▶ What needs to be done
Using the material below, work out how many lines contain "Japonia". Only the number is wanted.

▶ Data for this exercise
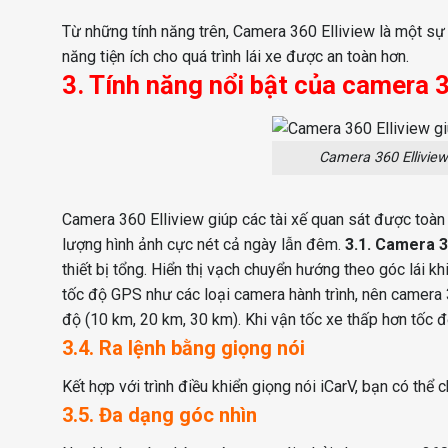
Từ những tính năng trên, Camera 360 Elliview là một sự
năng tiện ích cho quá trình lái xe được an toàn hơn.
3. Tính năng nổi bật của camera 3
Camera 360 Elliview
Camera 360 Elliview giúp các tài xế quan sát được toàn 
lượng hình ảnh cực nét cả ngày lẫn đêm.
3.1. Camera 3
thiết bị tổng. Hiển thị vạch chuyển hướng theo góc lái khi
tốc độ GPS như các loại camera hành trình, nên camera 3
độ (10 km, 20 km, 30 km). Khi vận tốc xe thấp hơn tốc 
3.4. Ra lệnh bằng giọng nói
Kết hợp với trình điều khiển giọng nói iCarV, bạn có thể
3.5. Đa dạng góc nhìn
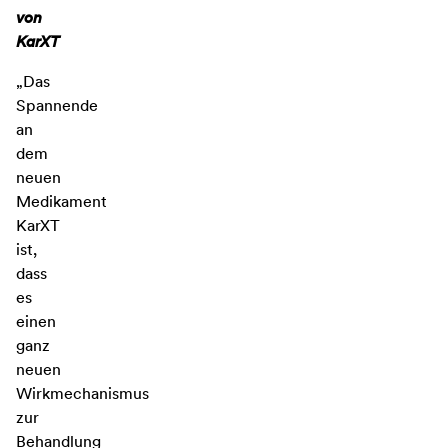
von
KarXT
„Das
Spannende
an
dem
neuen
Medikament
KarXT
ist,
dass
es
einen
ganz
neuen
Wirkmechanismus
zur
Behandlung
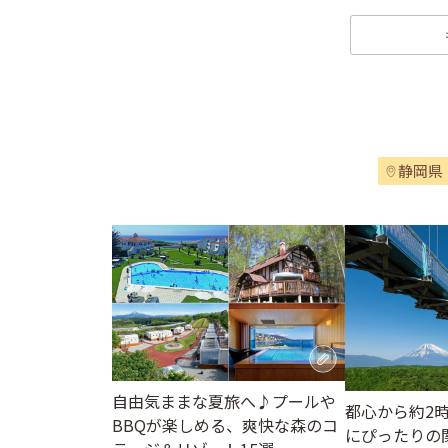
静岡県
自由気ままな夏旅へ♪プールや
都心から約2
BBQが楽しめる、爽快な森のコ
にぴったりの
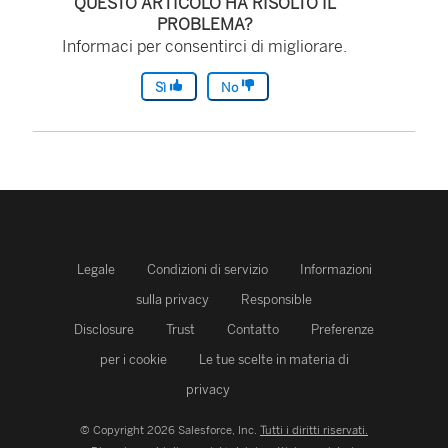
QUESTO ARTICOLO HA RISOLTO IL
PROBLEMA?
Informaci per consentirci di migliorare.
Sì
No
Legale
Condizioni di servizio
Informazioni
sulla privacy
Responsible
Disclosure
Trust
Contatto
Preferenze
per i cookie
Le tue scelte in materia di
privacy
© Copyright 2026 Salesforce, Inc.
Tutti i diritti riservati.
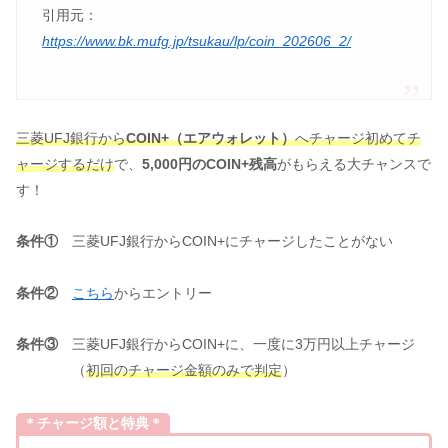
引用元：
https://www.bk.mufg.jp/tsukau/lp/coin_202606_2/
三菱UFJ銀行から
COIN+（エアウォレット）
へチャージ初めてチ
ャージするだけ
で、
5,000円のCOIN+残高
がもらえる大チャンスで
す！
条件①
三菱UFJ銀行からCOIN+にチャージしたことがない
条件②
こちら
からエントリー
条件③
三菱UFJ銀行からCOIN+に、一度に3万円以上チャージ
（
初回のチャージ金額のみで判定
）
＊チャージ額と特典＊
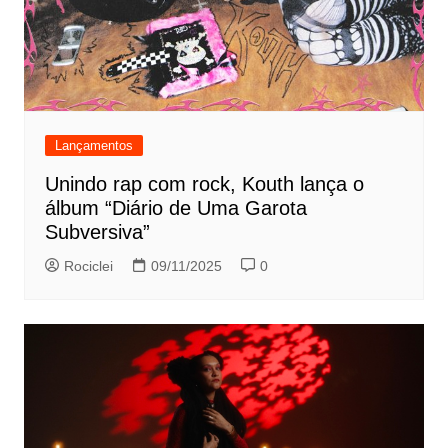
Lançamentos
Unindo rap com rock, Kouth lança o
álbum “Diário de Uma Garota
Subversiva”
Rociclei
09/11/2025
0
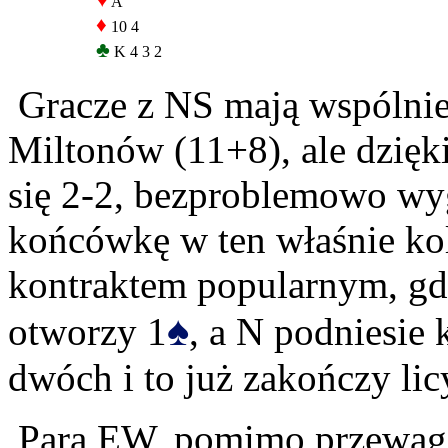
♥
A
♦
10 4
♣
K 4 3 2
Gracze z NS mają wspólnie
Miltonów (11+8), ale dzięki
się 2-2, bezproblemowo wy
końcówkę w ten właśnie kol
kontraktem popularnym, gdy
♠
otworzy 1
, a N podniesie 
dwóch i to już zakończy lic
Para EW, pomimo przewagi s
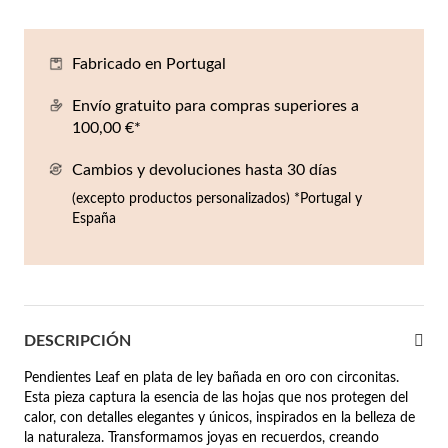
Co
Pu
An
Pe
Pe
lojes Hombre
Fabricado en Portugal
llares
Es
Pu
Pe
Gr
agancias
Envío gratuito para compras superiores a
lseras
100,00 €*
r Valor
Cambios y devoluciones hasta 30 días
llos
sta €50
(excepto productos personalizados) *Portugal y
España
ndientes
sta €100
sta €200
mbre
Novedades
sta €300
DESCRIPCIÓN
€300
Pendientes Leaf en plata de ley bañada en oro con circonitas.
Esta pieza captura la esencia de las hojas que nos protegen del
asiones
calor, con detalles elegantes y únicos, inspirados en la belleza de
da
la naturaleza. Transformamos joyas en recuerdos, creando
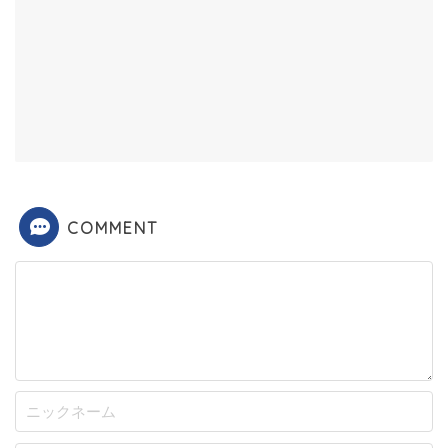
COMMENT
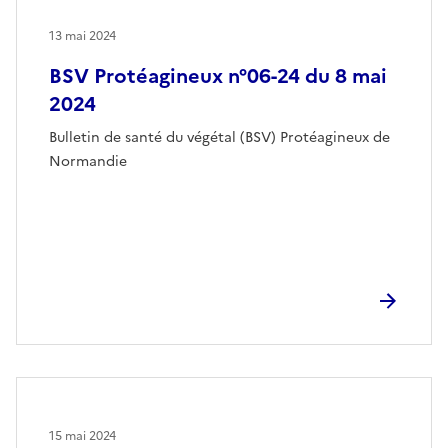
13 mai 2024
BSV Protéagineux n°06-24 du 8 mai
2024
Bulletin de santé du végétal (BSV) Protéagineux de
Normandie
15 mai 2024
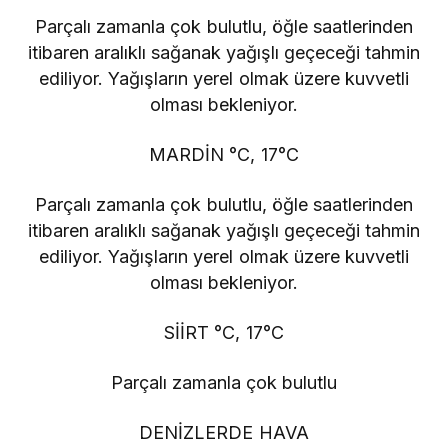
Parçalı zamanla çok bulutlu, öğle saatlerinden
itibaren aralıklı sağanak yağışlı geçeceği tahmin
ediliyor. Yağışların yerel olmak üzere kuvvetli
olması bekleniyor.
MARDİN °C, 17°C
Parçalı zamanla çok bulutlu, öğle saatlerinden
itibaren aralıklı sağanak yağışlı geçeceği tahmin
ediliyor. Yağışların yerel olmak üzere kuvvetli
olması bekleniyor.
SİİRT °C, 17°C
Parçalı zamanla çok bulutlu
DENİZLERDE HAVA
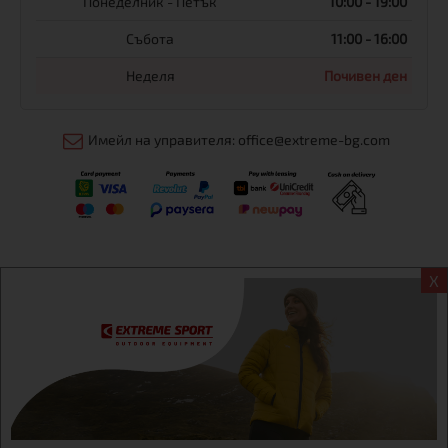
Понеделник - Петък
10:00 - 19:00
Събота
11:00 - 16:00
Неделя
Почивен ден
Имейл на управителя: office@extreme-bg.com
X
Информация
Екстрем спорт ЕООД, BG131452613, административен адрес
гр. София, Овча купел, ул.692, №12, офис 1, магазини
гр.София,бул. Дондуков 42, тел.:+359 895461012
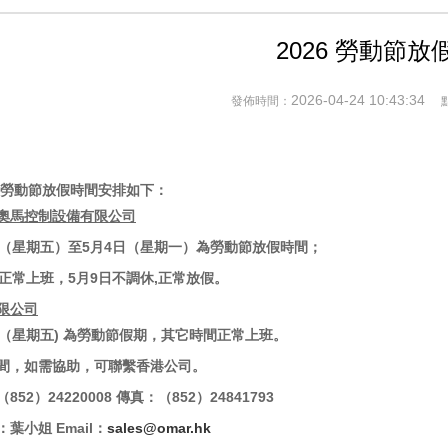
2026 勞動節放
2026-04-24 10:43:34
發佈時間：
勞動節放假時間安排如下：
奧馬控制設備有限公司
日（星期五）至5月4日（星期一）為勞動節放假時間；
正常上班，5月9日不調休,正常放假。
限公司
日（星期五) 為勞動節假期，其它時間正常上班。
間，如需協助，可聯繫香港公司。
852）24220008 傳真：（852）24841793
葉小姐 Email：
sales@omar.hk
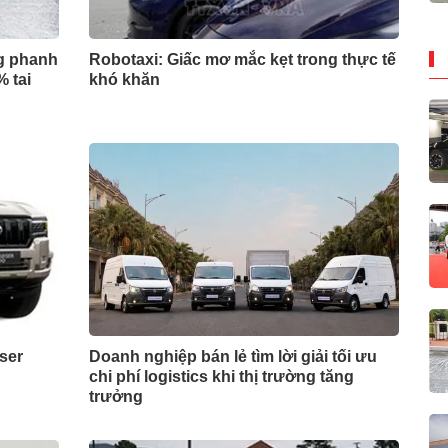
g phanh
Robotaxi: Giấc mơ mắc kẹt trong thực tế
% tai
khó khăn
iser
Doanh nghiệp bán lẻ tìm lời giải tối ưu
chi phí logistics khi thị trường tăng
trưởng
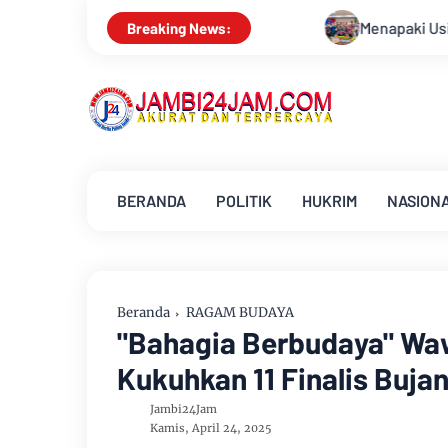
Menapaki Usia 59 Tahun, Sinsen Teguhkan Sema
Breaking News:
BERANDA
POLITIK
HUKRIM
NASION
Beranda
RAGAM BUDAYA
"Bahagia Berbudaya" Waw
Kukuhkan 11 Finalis Buja
Jambi24Jam
Kamis, April 24, 2025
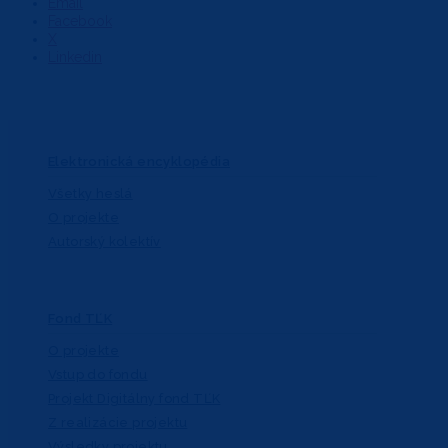
Email
Facebook
X
Linkedin
Elektronická encyklopédia
Všetky heslá
O projekte
Autorský kolektív
Fond TĽK
O projekte
Vstup do fondu
Projekt Digitálny fond TĽK
Z realizácie projektu
Výsledky projektu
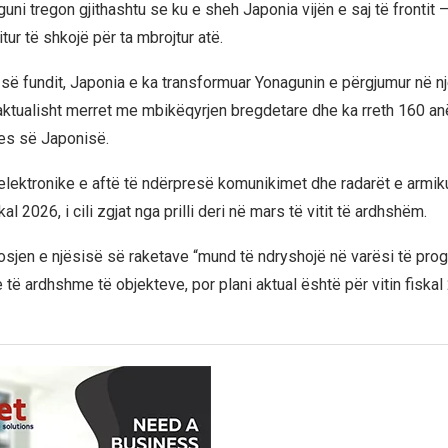
guni tregon gjithashtu se ku e sheh Japonia vijën e saj të frontit 
tur të shkojë për ta mbrojtur atë.
së fundit, Japonia e ka transformuar Yonagunin e përgjumur në n
i aktualisht merret me mbikëqyrjen bregdetare dhe ka rreth 160 an
es së Japonisë.
 elektronike e aftë të ndërpresë komunikimet dhe radarët e armiku
skal 2026, i cili zgjat nga prilli deri në mars të vitit të ardhshëm.
sjen e njësisë së raketave “mund të ndryshojë në varësi të prog
ë ardhshme të objekteve, por plani aktual është për vitin fiskal 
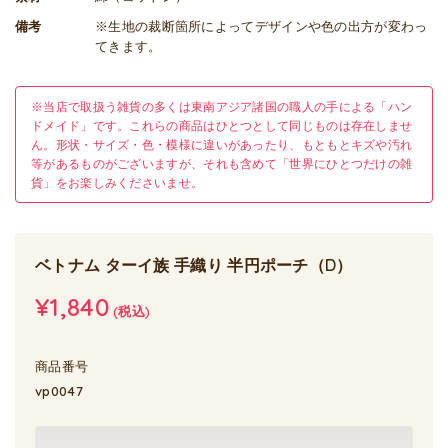
備考
※生地の裁断箇所によってデザインや色の出方が変わっ
てきます。
※当店で取扱う雑貨の多くは東南アジア諸国の職人の手による「ハン
ドメイド」です。これらの商品はひとつとして同じものは存在しませ
ん。形状・サイズ・色・模様に違いがあったり、もともとキズや汚れ
等があるものがございますが、それも含めて「世界にひとつだけの雑
貨」をお楽しみくださいませ。
ベトナム ターイ族 手織り 半円ポーチ（D）
¥1,840
(税込)
商品番号
vp0047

▶ Your solution
2